Stored items:
---------------

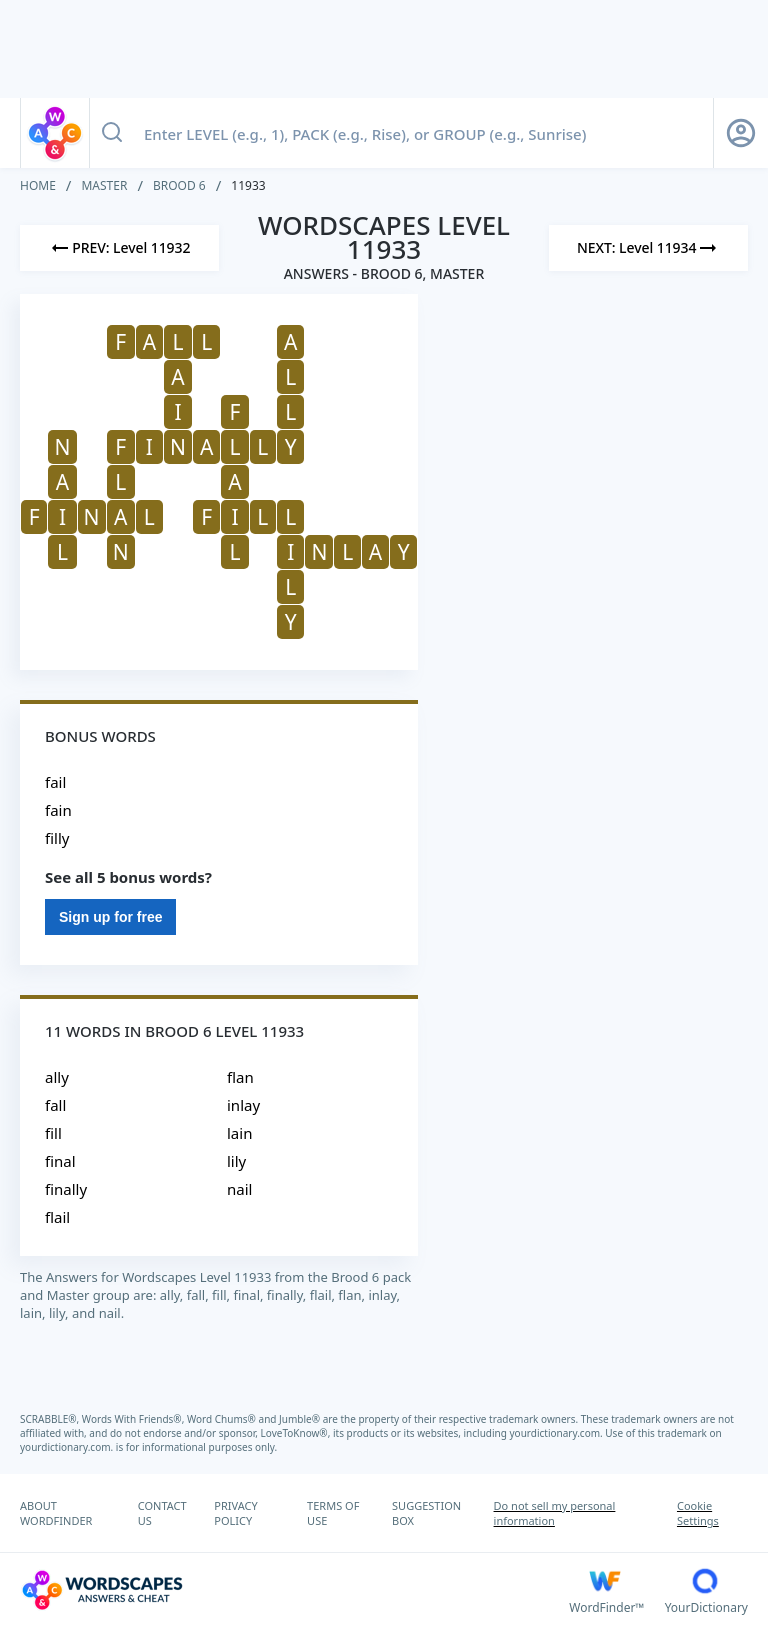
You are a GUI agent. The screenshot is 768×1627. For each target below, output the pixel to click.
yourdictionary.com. (558, 1433)
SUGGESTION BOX (426, 1513)
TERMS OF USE (333, 1513)
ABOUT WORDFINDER (56, 1513)
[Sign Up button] (741, 133)
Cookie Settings (698, 1513)
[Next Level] (648, 248)
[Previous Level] (119, 248)
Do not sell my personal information (555, 1513)
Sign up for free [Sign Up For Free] (110, 917)
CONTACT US (162, 1513)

---------------

» WHAT YOU ARE ASKED TO DO
How many of the lines in the records above include the word "Sign"? State that number alone.

» SOLUTION FOR THIS PROBLEM
2